TASK DIRECTIONS
Go over the data and keep only the lines that include "produits".

---

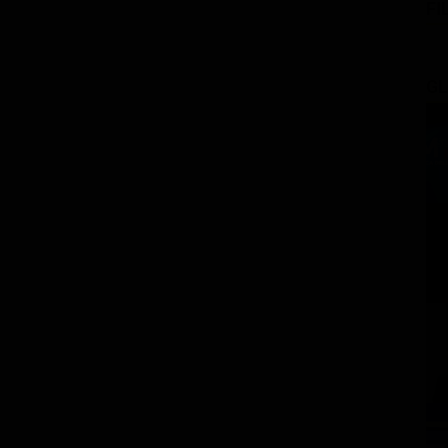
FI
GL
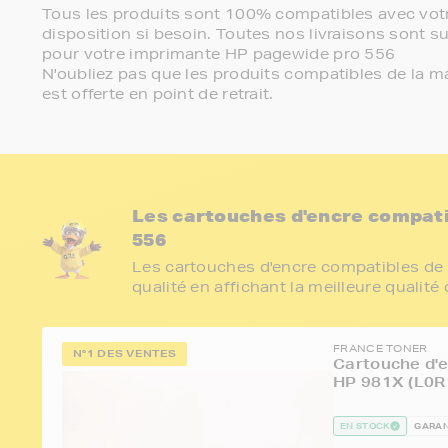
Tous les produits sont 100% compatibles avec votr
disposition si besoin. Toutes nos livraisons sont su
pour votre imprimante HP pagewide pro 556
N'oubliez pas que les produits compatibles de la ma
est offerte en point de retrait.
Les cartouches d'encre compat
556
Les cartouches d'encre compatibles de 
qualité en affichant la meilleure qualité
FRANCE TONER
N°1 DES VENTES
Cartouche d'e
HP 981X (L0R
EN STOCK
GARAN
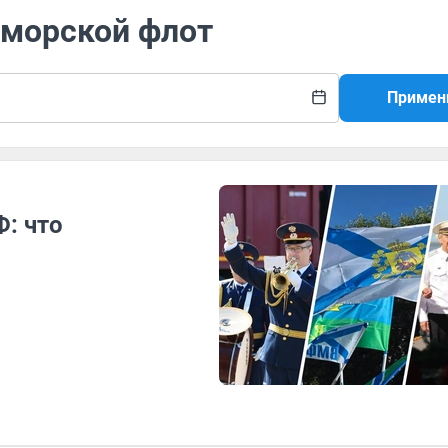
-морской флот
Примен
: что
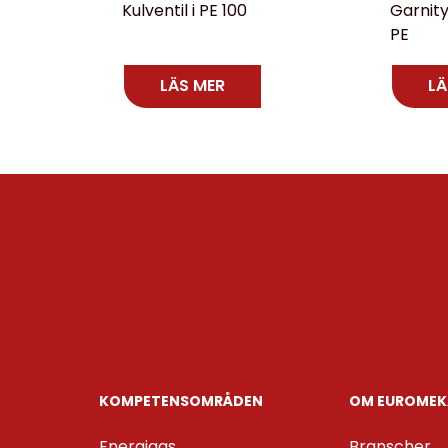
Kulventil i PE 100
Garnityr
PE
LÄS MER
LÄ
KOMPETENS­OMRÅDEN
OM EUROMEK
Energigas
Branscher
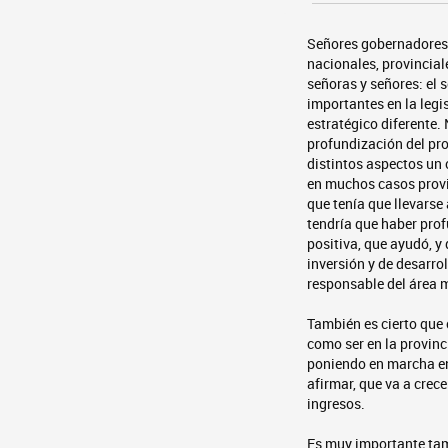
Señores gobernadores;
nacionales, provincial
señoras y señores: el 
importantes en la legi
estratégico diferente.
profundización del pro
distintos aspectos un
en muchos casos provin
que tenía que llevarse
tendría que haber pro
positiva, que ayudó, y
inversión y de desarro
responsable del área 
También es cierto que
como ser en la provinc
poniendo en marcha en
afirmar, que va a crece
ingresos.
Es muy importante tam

---

RESULT FOR THIS EXERCISE
Tous les produits sont 100% compatibles avec votr
N'oubliez pas que les produits compatibles de la ma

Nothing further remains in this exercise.